– To, co padało z ust polityków PiS, było niemądre i nieodpowiedzialne, te wypowiedzi po prostu szkodzą – komentował wypowiedź Konrada Szymańskiego Grzegorz Schetyna. – Teraz właśnie musimy pokazać solidarność z Europą, z Francją – dodał.
– Krytykowane przez nas decyzje Rady UE o relokacji uchodźców i imigrantów do wszystkich krajów UE mają wciąż status obowiązującego prawa UE. Wobec tragicznych wydarzeń w Paryżu nie widzimy jednak politycznych możliwości ich wykonania – pisał w sobotę Konrad Szymański, nowy minister ds. europejskich.
– To, co padało z ust polityków PiS, było niemądre i nieodpowiedzialne, te wypowiedzi po prostu szkodzą – mówił Schetyna. – I to już widać i słychać w Europie. Nie może być tak, że kilka godzin po tym, kiedy cała Europa jest w totalnym szoku, kiedy dochodzi do takiej hekatomby, ludzie giną, cywilni ludzie są zabijani przez terrorystów, że pierwszą odpowiedzią przyszłego ministra ds. europejskich jest mówienie: „nie, my nie jesteśmy zainteresowani uchodźcami” – dodał polityk Platformy Obywatelskiej.
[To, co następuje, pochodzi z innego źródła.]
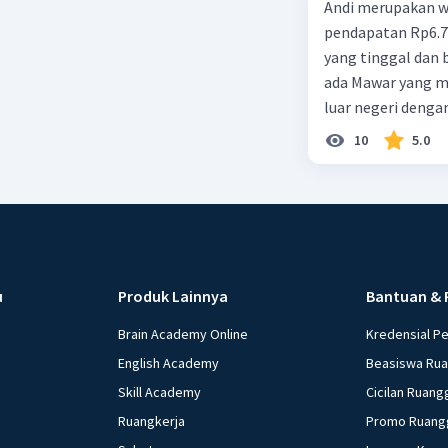
Andi merupakan wa
pendapatan Rp6.700.000,00. Sementara Lula merupakan warga negara asing
yang tinggal dan bekerja di Indonesia dengan pendapata
ada Mawar yang merupakan warga negara I
luar negeri denga
10
5.0
u
Produk Lainnya
Bantuan & 
Brain Academy Online
Kredensial P
English Academy
Beasiswa Ru
Skill Academy
Cicilan Ruang
Ruangkerja
Promo Ruang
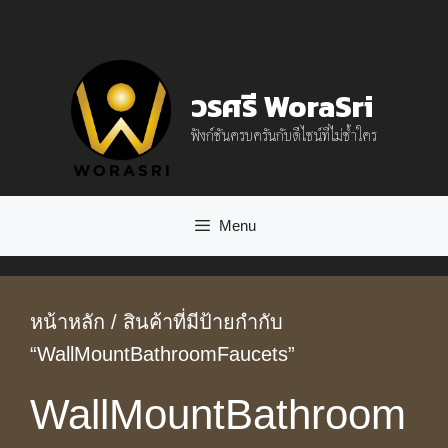
Skip
to
content
วรศรี WoraSri
ฟังก์ชันครบครันกับดีไซน์ที่ไม่ซ้ำใคร
Menu
หน้าหลัก
/ สินค้าที่มีป้ายกำกับ
“WallMountBathroomFaucets”
WallMountBathroom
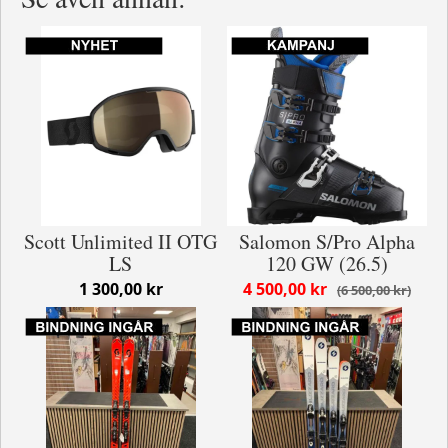
Scott Unlimited II OTG
Salomon S/Pro Alpha
LS
120 GW (26.5)
1 300,00 kr
4 500,00 kr
6 500,00 kr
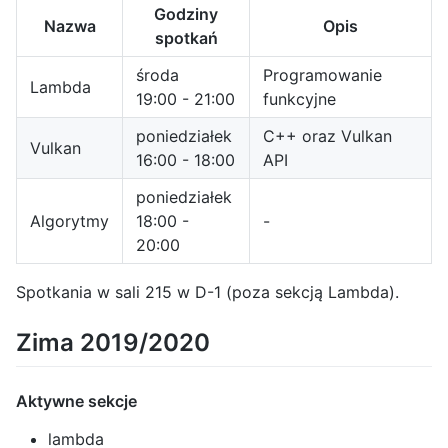
Godziny
Nazwa
Opis
spotkań
środa
Programowanie
Lambda
19:00 - 21:00
funkcyjne
poniedziałek
C++ oraz Vulkan
Vulkan
16:00 - 18:00
API
poniedziałek
Algorytmy
18:00 -
-
20:00
Spotkania w sali 215 w D-1 (poza sekcją Lambda).
Zima 2019/2020
Aktywne sekcje
lambda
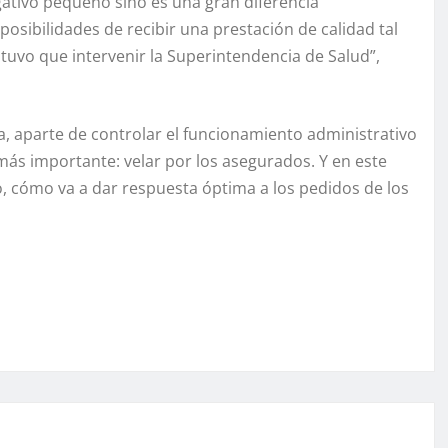
gativo pequeño sino es una gran diferencia
posibilidades de recibir una prestación de calidad tal
n tuvo que intervenir la Superintendencia de Salud”,
a, aparte de controlar el funcionamiento administrativo
ás importante: velar por los asegurados. Y en este
vo, cómo va a dar respuesta óptima a los pedidos de los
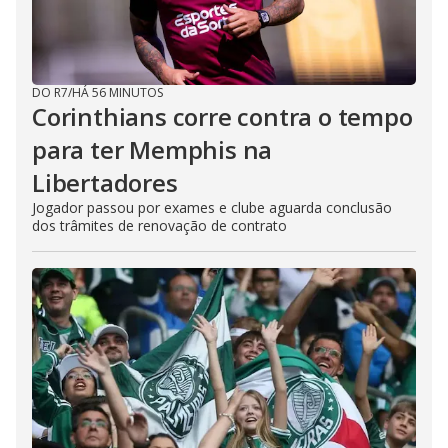
DO R7
/
HÁ 56 MINUTOS
Corinthians corre contra o tempo
para ter Memphis na
Libertadores
Jogador passou por exames e clube aguarda conclusão
dos trâmites de renovação de contrato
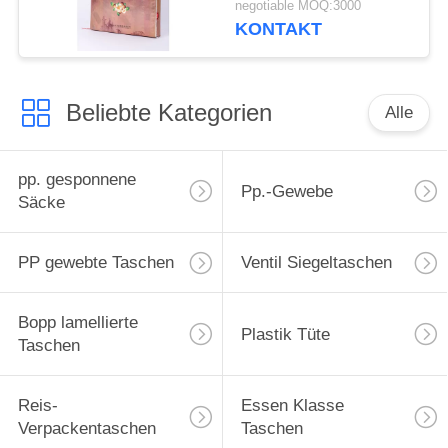
negotiable MOQ:3000
materielles Eco
KONTAKT
freundlich
Beliebte Kategorien
Alle
pp. gesponnene
Pp.-Gewebe
Säcke
PP gewebte Taschen
Ventil Siegeltaschen
Bopp lamellierte
Plastik Tüte
Taschen
Reis-
Essen Klasse
Verpackentaschen
Taschen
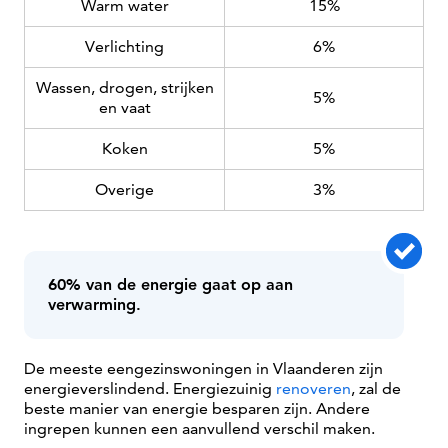
Warm water
15%
Verlichting
6%
Wassen, drogen, strijken
5%
en vaat
Koken
5%
Overige
3%
60% van de energie gaat op aan
verwarming.
De meeste eengezinswoningen in Vlaanderen zijn
energieverslindend. Energiezuinig
renoveren
, zal de
beste manier van energie besparen zijn. Andere
ingrepen kunnen een aanvullend verschil maken.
Czytaj także: Geostrategia, czas na radykalne zmiany
– Teraz właśnie musimy pokazać solidarność z Europą, z Francją – uważa były minister spraw zagranicznych. – Ze wszystkimi ofiarami, a nie możemy się odsuwać od nich, nie możemy tego odpychać. Uważam, że to jest bardzo nieszczęśliwe i będzie miało konsekwencje w Europie dla Polski. Już ma.
Polityk nie ukrywa, że był zdziwiony reakcją Szymańskiego. – Ja byłem w szoku tymi reakcjami, jeszcze w tych godzinach, które są najbardziej wrażliwe, gdzie każdy głos jest szczególnie wyraźnie słyszany. Zdaniem Schetyny nasz kraj nie może w ten sposób rujnować swojej pozycji. – Polska nie może sobie na takie coś pozwalać, jesteśmy zbyt dużym krajem, mamy zbyt znaczącą pozycję i opinię w Europie i na świecie, żeby ją w sposób nieprzemyślany po prostu rujnować. A to dzisiaj widzimy po tych głosach – mówił Schetyna.